In Niedersachsen steigt die Corona-Inzidenz deutlich. Kultusminister Tonne kündigt an, nach den Sommerferien die Corona-Testfrequenz in den Schulen zu erhöhen.

Göttingen/Hannover - In Niedersachsen sind die Corona-Inzidenzzahlen am Donnerstag (22.07.2021) weiter deutlich gestiegen. Nach Angaben des Robert Koch-Instituts (RKI) lag der landesweite Sieben-Tage-Inzidenzwert bei 13,9, nachdem er am Mittwoch bei 12,7 lag. Im Land Bremen stieg er am Donnerstag leicht auf 14,8 Corona-Neuinfektionen auf 100.000 Einwohner binnen sieben Tagen im Vergleich zu Mittwoch (14,1). Der Bundesdurchschnittswert lag am Donnerstag bei 12,2.

In Niedersachsen infizierten sich 249 Menschen neu mit dem Coronavirus, die Gesamtzahl seit dem Beginn der Pandemie liegt hier bei 263.136 Fällen. Ein Todesfall kam hinzu, die Zahl stieg damit auf 5806. Im Land Bremen gab es 18 Neuinfektionen bei einer Gesamtzahl von nun 27.680, die Zahl der Todesfälle blieb unverändert bei 492.
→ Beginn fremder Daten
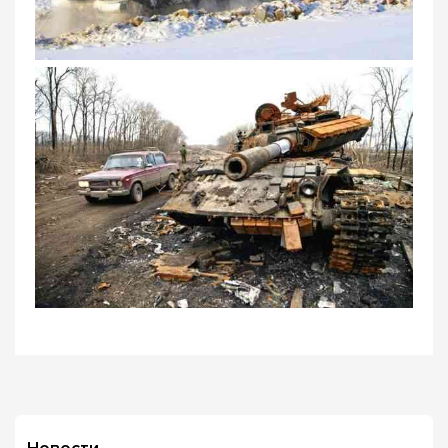
Новости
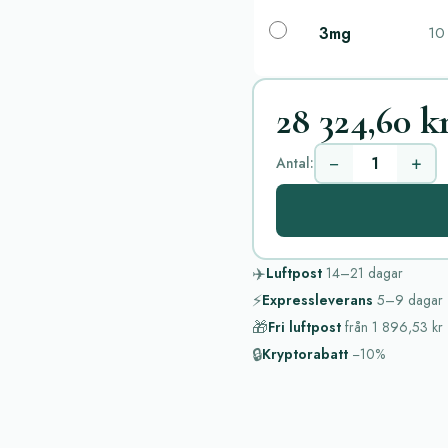
3mg
10
28 324,60 k
−
+
Antal:
✈️
Luftpost
14–21
dagar
⚡
Expressleverans
5–9
dagar
🎁
Fri luftpost
från
1 896,53 kr
🔒
Kryptorabatt
−10%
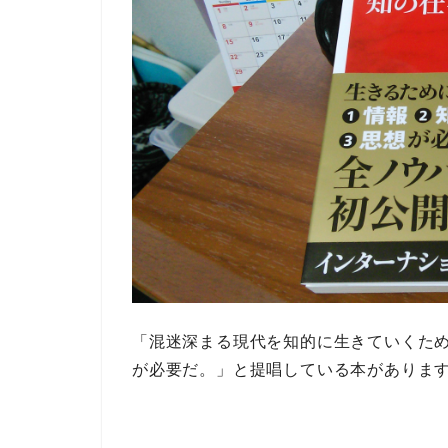
「混迷深まる現代を知的に生きていくた
が必要だ。」
と提唱している本がありま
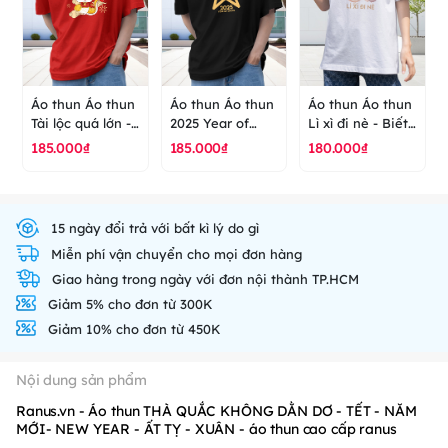
Áo thun Áo thun
Áo thun Áo thun
Áo thun Áo thun
Tài lộc quá lớn -
2025 Year of
Lì xì đi nè - Biết
Năm mới - New
snack- năm mới
điều gặp nhiều
185.000₫
185.000₫
180.000₫
Year - Tết - áo
- new year - Tết
may mắn - Mùa
thun cao cấp
- mùa xuân - áo
xuân - Năm mới
ranus
thun cao cấp
- Tết - áo thun
ranus
cao cấp ranus
15 ngày đổi trả với bất kì lý do gì
Miễn phí vận chuyển cho mọi đơn hàng
Giao hàng trong ngày với đơn nội thành TP.HCM
Giảm 5% cho đơn từ 300K
Giảm 10% cho đơn từ 450K
Nội dung sản phẩm
Ranus.vn - Áo thun THÀ QUẮC KHÔNG DẰN DƠ - TẾT - NĂM
MỚI- NEW YEAR - ẤT TỴ - XUÂN - áo thun cao cấp ranus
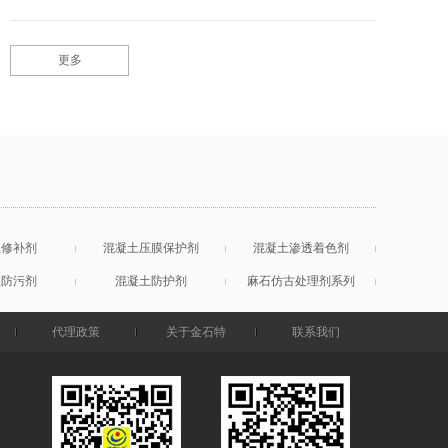
更多
土修补剂
混凝土压膜保护剂
混凝土渗透着色剂
土防污剂
混凝土防护剂
麻石仿古处理剂系列
代理政策
关于金石特
联系我们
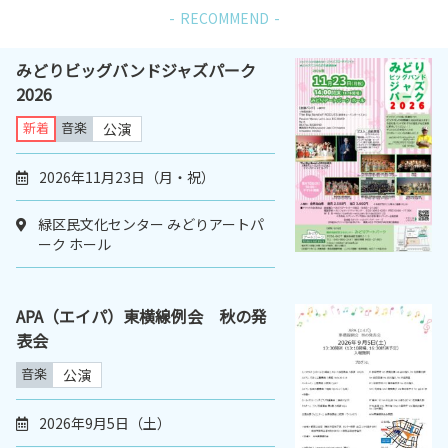
RECOMMEND
みどりビッグバンドジャズパーク
2026
新着
音楽
公演
2026年11月23日（月・祝）
緑区民文化センター みどりアートパ
ーク ホール
APA（エイパ）東横線例会 秋の発
表会
音楽
公演
2026年9月5日（土）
Corona-Neuinfektionen in Niedersachsen: Kultusminister kündigt mehr Test in Schulen an

Die Region Hannover war Spitzenreiter bei den Neuinfektionen mit einem Inzidenzwert von 32,8. Danach folgte die Stadt Delmenhorst mit 24,5 und der Landkreis Grafschaft Bentheim mit 24,1. Der Landkreis Friesland hatte einen Inzidenzwert von 0,0. Die nächsthöheren Inzidenzwerte hatten der Landkreis Wesermarsch mit 2,3 und der Landkreis Rotenburg mit 2,4.
Die Stadt Bremen lag bei der Sieben-Tage-Inzidenz bei einem Wert von 15,5, die Stadt Bremerhaven bei 11,4.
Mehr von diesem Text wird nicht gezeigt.